╭─ Exercise data

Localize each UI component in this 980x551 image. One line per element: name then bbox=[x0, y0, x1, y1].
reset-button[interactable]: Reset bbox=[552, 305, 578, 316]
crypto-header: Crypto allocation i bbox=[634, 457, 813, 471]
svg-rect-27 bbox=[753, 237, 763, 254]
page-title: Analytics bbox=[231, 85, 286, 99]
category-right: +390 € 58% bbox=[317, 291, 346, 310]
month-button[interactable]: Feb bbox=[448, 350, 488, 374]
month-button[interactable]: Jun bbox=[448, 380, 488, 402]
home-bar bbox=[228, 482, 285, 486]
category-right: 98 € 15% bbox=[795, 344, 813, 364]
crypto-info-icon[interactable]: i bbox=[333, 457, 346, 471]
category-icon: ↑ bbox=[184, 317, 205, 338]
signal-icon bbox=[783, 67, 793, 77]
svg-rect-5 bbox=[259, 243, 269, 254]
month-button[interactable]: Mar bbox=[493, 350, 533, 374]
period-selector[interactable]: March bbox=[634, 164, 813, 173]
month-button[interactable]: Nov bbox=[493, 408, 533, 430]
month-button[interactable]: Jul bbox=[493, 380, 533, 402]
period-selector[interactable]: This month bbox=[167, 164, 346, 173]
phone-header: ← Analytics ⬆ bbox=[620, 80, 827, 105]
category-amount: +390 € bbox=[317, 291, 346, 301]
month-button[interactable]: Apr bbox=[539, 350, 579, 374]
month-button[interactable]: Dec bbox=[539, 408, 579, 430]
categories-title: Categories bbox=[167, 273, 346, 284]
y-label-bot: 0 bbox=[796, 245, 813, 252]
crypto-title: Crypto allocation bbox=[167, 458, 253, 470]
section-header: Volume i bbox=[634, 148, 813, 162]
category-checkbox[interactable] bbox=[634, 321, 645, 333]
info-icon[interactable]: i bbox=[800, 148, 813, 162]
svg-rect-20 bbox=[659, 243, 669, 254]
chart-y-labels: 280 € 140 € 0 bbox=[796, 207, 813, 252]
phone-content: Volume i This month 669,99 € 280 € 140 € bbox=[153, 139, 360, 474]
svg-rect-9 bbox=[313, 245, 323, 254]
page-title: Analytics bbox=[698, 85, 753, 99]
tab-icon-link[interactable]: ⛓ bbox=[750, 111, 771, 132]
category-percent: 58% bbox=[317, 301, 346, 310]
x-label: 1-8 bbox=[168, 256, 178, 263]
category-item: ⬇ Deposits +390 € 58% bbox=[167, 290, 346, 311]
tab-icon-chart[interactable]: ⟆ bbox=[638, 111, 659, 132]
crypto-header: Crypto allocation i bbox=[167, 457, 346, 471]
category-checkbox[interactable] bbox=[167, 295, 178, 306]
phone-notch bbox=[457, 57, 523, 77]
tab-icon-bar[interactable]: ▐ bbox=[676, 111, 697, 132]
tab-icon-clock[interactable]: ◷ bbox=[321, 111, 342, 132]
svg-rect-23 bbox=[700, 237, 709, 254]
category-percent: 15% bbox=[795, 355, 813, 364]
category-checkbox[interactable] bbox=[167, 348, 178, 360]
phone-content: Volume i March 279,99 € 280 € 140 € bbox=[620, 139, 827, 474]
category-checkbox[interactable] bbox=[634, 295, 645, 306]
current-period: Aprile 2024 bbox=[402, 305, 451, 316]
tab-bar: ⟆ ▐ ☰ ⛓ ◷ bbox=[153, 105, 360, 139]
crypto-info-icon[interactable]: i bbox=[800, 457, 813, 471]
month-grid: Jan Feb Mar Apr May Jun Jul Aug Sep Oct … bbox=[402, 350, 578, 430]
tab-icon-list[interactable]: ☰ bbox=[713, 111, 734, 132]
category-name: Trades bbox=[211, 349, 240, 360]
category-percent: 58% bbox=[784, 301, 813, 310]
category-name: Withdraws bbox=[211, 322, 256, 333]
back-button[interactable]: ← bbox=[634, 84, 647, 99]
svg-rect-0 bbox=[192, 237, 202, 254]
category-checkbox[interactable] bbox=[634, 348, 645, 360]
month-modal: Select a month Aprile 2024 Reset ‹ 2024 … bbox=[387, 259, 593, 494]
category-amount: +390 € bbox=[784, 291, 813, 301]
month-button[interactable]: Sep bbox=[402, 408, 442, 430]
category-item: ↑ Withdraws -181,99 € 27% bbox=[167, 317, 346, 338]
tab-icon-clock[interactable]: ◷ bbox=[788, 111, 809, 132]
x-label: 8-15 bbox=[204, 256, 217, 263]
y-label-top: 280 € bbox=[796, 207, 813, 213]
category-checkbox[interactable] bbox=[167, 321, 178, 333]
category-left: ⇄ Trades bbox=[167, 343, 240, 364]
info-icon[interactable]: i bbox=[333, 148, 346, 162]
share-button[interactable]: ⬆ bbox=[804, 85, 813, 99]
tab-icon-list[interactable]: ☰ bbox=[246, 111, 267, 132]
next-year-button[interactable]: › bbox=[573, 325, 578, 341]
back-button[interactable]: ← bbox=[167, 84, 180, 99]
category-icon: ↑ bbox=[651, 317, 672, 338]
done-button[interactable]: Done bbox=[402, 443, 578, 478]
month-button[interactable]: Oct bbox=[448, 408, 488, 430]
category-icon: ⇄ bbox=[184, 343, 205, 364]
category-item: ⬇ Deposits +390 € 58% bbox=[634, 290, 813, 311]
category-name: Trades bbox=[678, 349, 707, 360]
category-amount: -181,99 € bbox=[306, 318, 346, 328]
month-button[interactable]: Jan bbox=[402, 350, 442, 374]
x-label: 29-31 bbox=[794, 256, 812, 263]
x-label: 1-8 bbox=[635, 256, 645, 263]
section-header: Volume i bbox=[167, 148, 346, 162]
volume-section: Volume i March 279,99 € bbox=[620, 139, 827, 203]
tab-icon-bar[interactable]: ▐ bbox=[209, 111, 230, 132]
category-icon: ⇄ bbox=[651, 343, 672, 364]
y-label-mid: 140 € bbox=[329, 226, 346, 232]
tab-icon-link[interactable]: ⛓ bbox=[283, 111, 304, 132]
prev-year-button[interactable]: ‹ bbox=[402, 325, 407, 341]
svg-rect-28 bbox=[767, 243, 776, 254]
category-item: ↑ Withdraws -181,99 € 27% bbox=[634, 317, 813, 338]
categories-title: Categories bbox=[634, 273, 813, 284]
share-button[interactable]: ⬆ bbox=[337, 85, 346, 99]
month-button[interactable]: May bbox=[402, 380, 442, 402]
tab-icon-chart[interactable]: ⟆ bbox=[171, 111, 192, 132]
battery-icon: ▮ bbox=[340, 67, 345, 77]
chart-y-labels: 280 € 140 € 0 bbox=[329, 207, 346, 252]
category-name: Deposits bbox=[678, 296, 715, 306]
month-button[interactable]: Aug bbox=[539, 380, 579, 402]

╰─

What the task asks: Could every entry be given again exactly, with no line skipped?

Output:
Localize each UI component in this 980x551 image. One line per element: name then bbox=[x0, y0, x1, y1].
reset-button[interactable]: Reset bbox=[552, 305, 578, 316]
crypto-header: Crypto allocation i bbox=[634, 457, 813, 471]
svg-rect-27 bbox=[753, 237, 763, 254]
page-title: Analytics bbox=[231, 85, 286, 99]
category-right: +390 € 58% bbox=[317, 291, 346, 310]
month-button[interactable]: Feb bbox=[448, 350, 488, 374]
month-button[interactable]: Jun bbox=[448, 380, 488, 402]
home-bar bbox=[228, 482, 285, 486]
category-right: 98 € 15% bbox=[795, 344, 813, 364]
crypto-info-icon[interactable]: i bbox=[333, 457, 346, 471]
category-icon: ↑ bbox=[184, 317, 205, 338]
signal-icon bbox=[783, 67, 793, 77]
svg-rect-5 bbox=[259, 243, 269, 254]
month-button[interactable]: Mar bbox=[493, 350, 533, 374]
period-selector[interactable]: March bbox=[634, 164, 813, 173]
month-button[interactable]: Nov bbox=[493, 408, 533, 430]
month-button[interactable]: Jul bbox=[493, 380, 533, 402]
period-selector[interactable]: This month bbox=[167, 164, 346, 173]
phone-header: ← Analytics ⬆ bbox=[620, 80, 827, 105]
category-amount: +390 € bbox=[317, 291, 346, 301]
month-button[interactable]: Apr bbox=[539, 350, 579, 374]
month-button[interactable]: Dec bbox=[539, 408, 579, 430]
categories-title: Categories bbox=[167, 273, 346, 284]
y-label-bot: 0 bbox=[796, 245, 813, 252]
crypto-title: Crypto allocation bbox=[167, 458, 253, 470]
section-header: Volume i bbox=[634, 148, 813, 162]
category-checkbox[interactable] bbox=[634, 321, 645, 333]
info-icon[interactable]: i bbox=[800, 148, 813, 162]
svg-rect-20 bbox=[659, 243, 669, 254]
chart-y-labels: 280 € 140 € 0 bbox=[796, 207, 813, 252]
phone-content: Volume i This month 669,99 € 280 € 140 € bbox=[153, 139, 360, 474]
svg-rect-9 bbox=[313, 245, 323, 254]
page-title: Analytics bbox=[698, 85, 753, 99]
tab-icon-link[interactable]: ⛓ bbox=[750, 111, 771, 132]
category-percent: 58% bbox=[317, 301, 346, 310]
x-label: 1-8 bbox=[168, 256, 178, 263]
category-item: ⬇ Deposits +390 € 58% bbox=[167, 290, 346, 311]
tab-icon-chart[interactable]: ⟆ bbox=[638, 111, 659, 132]
crypto-header: Crypto allocation i bbox=[167, 457, 346, 471]
category-checkbox[interactable] bbox=[167, 295, 178, 306]
phone-notch bbox=[457, 57, 523, 77]
tab-icon-bar[interactable]: ▐ bbox=[676, 111, 697, 132]
tab-icon-clock[interactable]: ◷ bbox=[321, 111, 342, 132]
svg-rect-23 bbox=[700, 237, 709, 254]
category-percent: 15% bbox=[795, 355, 813, 364]
category-checkbox[interactable] bbox=[167, 348, 178, 360]
phone-content: Volume i March 279,99 € 280 € 140 € bbox=[620, 139, 827, 474]
category-checkbox[interactable] bbox=[634, 295, 645, 306]
current-period: Aprile 2024 bbox=[402, 305, 451, 316]
tab-bar: ⟆ ▐ ☰ ⛓ ◷ bbox=[153, 105, 360, 139]
crypto-info-icon[interactable]: i bbox=[800, 457, 813, 471]
month-grid: Jan Feb Mar Apr May Jun Jul Aug Sep Oct … bbox=[402, 350, 578, 430]
tab-icon-list[interactable]: ☰ bbox=[713, 111, 734, 132]
category-name: Trades bbox=[211, 349, 240, 360]
category-percent: 58% bbox=[784, 301, 813, 310]
category-name: Withdraws bbox=[211, 322, 256, 333]
back-button[interactable]: ← bbox=[634, 84, 647, 99]
svg-rect-0 bbox=[192, 237, 202, 254]
category-checkbox[interactable] bbox=[634, 348, 645, 360]
month-modal: Select a month Aprile 2024 Reset ‹ 2024 … bbox=[387, 259, 593, 494]
category-amount: +390 € bbox=[784, 291, 813, 301]
month-button[interactable]: Sep bbox=[402, 408, 442, 430]
category-item: ↑ Withdraws -181,99 € 27% bbox=[167, 317, 346, 338]
tab-icon-clock[interactable]: ◷ bbox=[788, 111, 809, 132]
x-label: 8-15 bbox=[204, 256, 217, 263]
y-label-top: 280 € bbox=[796, 207, 813, 213]
category-checkbox[interactable] bbox=[167, 321, 178, 333]
category-left: ⇄ Trades bbox=[167, 343, 240, 364]
info-icon[interactable]: i bbox=[333, 148, 346, 162]
share-button[interactable]: ⬆ bbox=[804, 85, 813, 99]
tab-icon-list[interactable]: ☰ bbox=[246, 111, 267, 132]
next-year-button[interactable]: › bbox=[573, 325, 578, 341]
back-button[interactable]: ← bbox=[167, 84, 180, 99]
category-icon: ↑ bbox=[651, 317, 672, 338]
done-button[interactable]: Done bbox=[402, 443, 578, 478]
month-button[interactable]: Oct bbox=[448, 408, 488, 430]
category-icon: ⇄ bbox=[184, 343, 205, 364]
category-item: ⬇ Deposits +390 € 58% bbox=[634, 290, 813, 311]
category-name: Trades bbox=[678, 349, 707, 360]
category-amount: -181,99 € bbox=[306, 318, 346, 328]
month-button[interactable]: Jan bbox=[402, 350, 442, 374]
x-label: 29-31 bbox=[794, 256, 812, 263]
x-label: 1-8 bbox=[635, 256, 645, 263]
section-header: Volume i bbox=[167, 148, 346, 162]
volume-section: Volume i March 279,99 € bbox=[620, 139, 827, 203]
tab-icon-bar[interactable]: ▐ bbox=[209, 111, 230, 132]
category-icon: ⇄ bbox=[651, 343, 672, 364]
y-label-mid: 140 € bbox=[329, 226, 346, 232]
tab-icon-link[interactable]: ⛓ bbox=[283, 111, 304, 132]
prev-year-button[interactable]: ‹ bbox=[402, 325, 407, 341]
svg-rect-28 bbox=[767, 243, 776, 254]
category-item: ↑ Withdraws -181,99 € 27% bbox=[634, 317, 813, 338]
categories-title: Categories bbox=[634, 273, 813, 284]
share-button[interactable]: ⬆ bbox=[337, 85, 346, 99]
month-button[interactable]: May bbox=[402, 380, 442, 402]
tab-icon-chart[interactable]: ⟆ bbox=[171, 111, 192, 132]
battery-icon: ▮ bbox=[340, 67, 345, 77]
chart-y-labels: 280 € 140 € 0 bbox=[329, 207, 346, 252]
category-name: Deposits bbox=[678, 296, 715, 306]
month-button[interactable]: Aug bbox=[539, 380, 579, 402]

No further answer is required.